- [WHAT THIS TASK INVOLVES]: Below are the entries; output exactly the lines from the one containing "Wrap output in" through the final line, inclusive.

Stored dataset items
--------------------------------

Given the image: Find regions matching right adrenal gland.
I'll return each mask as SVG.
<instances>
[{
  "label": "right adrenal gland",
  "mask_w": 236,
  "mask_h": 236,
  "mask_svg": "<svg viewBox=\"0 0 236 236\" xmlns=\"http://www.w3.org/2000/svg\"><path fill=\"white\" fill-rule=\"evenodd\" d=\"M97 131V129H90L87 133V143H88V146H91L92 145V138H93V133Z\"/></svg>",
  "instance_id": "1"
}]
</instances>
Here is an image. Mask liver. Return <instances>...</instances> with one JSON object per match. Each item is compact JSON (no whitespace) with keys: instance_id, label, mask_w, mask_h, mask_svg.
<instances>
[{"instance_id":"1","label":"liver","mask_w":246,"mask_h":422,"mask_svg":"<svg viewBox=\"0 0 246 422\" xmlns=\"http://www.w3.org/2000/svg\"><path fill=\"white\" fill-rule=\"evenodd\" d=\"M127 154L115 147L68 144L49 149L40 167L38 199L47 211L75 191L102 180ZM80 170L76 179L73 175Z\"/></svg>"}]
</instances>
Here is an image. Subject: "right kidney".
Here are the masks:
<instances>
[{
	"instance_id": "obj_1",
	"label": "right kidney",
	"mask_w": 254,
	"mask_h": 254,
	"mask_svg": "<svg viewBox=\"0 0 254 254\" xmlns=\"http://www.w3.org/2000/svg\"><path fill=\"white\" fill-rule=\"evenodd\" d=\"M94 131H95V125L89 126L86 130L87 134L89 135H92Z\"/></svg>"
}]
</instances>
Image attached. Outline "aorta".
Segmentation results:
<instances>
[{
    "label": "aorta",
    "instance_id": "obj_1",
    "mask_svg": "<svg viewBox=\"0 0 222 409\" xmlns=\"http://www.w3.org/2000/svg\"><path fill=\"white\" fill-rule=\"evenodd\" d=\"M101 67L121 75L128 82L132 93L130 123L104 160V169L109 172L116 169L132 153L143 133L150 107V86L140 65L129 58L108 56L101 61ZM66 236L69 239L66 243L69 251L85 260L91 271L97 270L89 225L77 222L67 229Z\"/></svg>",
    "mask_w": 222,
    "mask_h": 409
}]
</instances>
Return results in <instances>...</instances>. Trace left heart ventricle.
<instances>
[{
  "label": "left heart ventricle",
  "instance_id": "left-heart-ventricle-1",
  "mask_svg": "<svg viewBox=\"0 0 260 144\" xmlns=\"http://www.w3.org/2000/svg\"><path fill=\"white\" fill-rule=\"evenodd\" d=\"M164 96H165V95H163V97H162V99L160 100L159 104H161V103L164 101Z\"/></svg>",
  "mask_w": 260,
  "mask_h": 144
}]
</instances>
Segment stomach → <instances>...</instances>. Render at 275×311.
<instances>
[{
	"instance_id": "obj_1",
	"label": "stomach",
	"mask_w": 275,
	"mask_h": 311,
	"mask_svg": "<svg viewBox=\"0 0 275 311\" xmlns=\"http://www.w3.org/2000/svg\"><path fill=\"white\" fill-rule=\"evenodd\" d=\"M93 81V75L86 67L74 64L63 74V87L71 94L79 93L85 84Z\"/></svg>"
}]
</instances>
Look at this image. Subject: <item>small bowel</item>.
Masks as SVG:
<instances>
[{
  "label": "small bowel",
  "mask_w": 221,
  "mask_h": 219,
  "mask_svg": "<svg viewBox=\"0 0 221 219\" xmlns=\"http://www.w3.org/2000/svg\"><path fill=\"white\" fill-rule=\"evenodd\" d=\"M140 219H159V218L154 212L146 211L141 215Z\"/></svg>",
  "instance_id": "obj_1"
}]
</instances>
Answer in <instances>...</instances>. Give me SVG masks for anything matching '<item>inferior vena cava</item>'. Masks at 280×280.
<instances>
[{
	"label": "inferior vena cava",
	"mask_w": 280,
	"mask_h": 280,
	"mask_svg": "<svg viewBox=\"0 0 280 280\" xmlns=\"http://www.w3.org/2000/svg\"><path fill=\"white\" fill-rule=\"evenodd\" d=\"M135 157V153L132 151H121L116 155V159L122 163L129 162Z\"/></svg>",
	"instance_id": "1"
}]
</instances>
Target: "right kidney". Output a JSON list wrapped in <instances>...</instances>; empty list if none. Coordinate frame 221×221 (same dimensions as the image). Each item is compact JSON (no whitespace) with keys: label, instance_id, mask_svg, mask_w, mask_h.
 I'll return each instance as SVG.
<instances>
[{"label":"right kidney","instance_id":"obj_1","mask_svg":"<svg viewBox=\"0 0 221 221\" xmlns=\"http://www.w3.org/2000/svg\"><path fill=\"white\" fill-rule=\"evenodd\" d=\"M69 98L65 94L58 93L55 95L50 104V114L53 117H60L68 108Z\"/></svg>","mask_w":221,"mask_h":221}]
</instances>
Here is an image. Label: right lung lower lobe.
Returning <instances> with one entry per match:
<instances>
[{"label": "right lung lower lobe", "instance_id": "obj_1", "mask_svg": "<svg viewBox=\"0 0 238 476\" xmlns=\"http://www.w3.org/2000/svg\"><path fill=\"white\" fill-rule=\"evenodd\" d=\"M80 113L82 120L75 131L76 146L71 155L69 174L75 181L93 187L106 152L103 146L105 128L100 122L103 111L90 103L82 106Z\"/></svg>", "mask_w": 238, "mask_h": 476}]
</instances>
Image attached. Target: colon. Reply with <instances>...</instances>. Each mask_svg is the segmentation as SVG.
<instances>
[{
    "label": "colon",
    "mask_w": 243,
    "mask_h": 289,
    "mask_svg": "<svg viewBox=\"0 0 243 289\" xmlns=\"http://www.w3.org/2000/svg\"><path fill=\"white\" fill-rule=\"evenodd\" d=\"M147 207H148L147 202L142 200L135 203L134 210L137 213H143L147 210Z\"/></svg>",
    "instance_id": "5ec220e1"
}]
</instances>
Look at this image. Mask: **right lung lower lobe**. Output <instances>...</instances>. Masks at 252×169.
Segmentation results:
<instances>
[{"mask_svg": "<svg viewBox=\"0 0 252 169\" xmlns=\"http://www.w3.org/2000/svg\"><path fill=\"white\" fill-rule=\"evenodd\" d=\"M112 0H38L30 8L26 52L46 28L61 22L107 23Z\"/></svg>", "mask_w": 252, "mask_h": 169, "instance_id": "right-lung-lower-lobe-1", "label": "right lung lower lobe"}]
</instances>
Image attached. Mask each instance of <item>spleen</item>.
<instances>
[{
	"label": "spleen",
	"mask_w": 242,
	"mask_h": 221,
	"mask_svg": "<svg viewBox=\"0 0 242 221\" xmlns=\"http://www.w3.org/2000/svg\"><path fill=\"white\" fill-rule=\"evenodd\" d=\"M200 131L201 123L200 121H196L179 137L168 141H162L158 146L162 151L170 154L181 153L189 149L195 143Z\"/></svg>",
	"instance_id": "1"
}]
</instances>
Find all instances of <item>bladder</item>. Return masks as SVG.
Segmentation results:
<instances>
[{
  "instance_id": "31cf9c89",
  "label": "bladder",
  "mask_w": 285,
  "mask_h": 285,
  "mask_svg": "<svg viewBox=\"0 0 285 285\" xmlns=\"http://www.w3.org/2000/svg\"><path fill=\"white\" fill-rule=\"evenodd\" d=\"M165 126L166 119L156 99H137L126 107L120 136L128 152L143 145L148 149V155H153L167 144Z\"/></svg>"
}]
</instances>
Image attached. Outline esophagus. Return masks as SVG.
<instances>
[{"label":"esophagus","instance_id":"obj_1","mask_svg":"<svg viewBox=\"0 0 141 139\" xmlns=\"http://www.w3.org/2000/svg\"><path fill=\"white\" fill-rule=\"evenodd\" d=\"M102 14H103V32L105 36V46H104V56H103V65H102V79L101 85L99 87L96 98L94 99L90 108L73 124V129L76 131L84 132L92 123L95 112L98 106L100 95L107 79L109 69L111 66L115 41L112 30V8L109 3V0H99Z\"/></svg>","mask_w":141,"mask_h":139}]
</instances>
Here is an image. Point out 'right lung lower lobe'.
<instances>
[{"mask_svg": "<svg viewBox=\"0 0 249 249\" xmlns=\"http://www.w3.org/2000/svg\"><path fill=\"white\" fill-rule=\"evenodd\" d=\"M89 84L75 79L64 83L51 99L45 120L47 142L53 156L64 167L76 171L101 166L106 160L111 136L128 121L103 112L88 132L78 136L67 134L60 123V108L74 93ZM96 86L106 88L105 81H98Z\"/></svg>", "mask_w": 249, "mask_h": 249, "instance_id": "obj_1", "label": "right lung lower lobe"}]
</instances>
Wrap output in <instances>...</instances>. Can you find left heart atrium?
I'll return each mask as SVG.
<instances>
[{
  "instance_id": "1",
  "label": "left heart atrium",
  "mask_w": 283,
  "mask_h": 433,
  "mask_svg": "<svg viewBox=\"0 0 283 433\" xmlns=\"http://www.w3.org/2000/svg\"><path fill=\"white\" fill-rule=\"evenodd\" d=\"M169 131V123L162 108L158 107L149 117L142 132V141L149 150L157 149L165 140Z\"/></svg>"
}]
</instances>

--------------------------------

- [EXERCISE RESULT]:
Wrap output in <instances>...</instances>. Can you find left heart atrium?
I'll return each mask as SVG.
<instances>
[{
  "instance_id": "1",
  "label": "left heart atrium",
  "mask_w": 283,
  "mask_h": 433,
  "mask_svg": "<svg viewBox=\"0 0 283 433\" xmlns=\"http://www.w3.org/2000/svg\"><path fill=\"white\" fill-rule=\"evenodd\" d=\"M169 131V123L162 108L158 107L149 117L142 132V141L149 150L157 149L165 140Z\"/></svg>"
}]
</instances>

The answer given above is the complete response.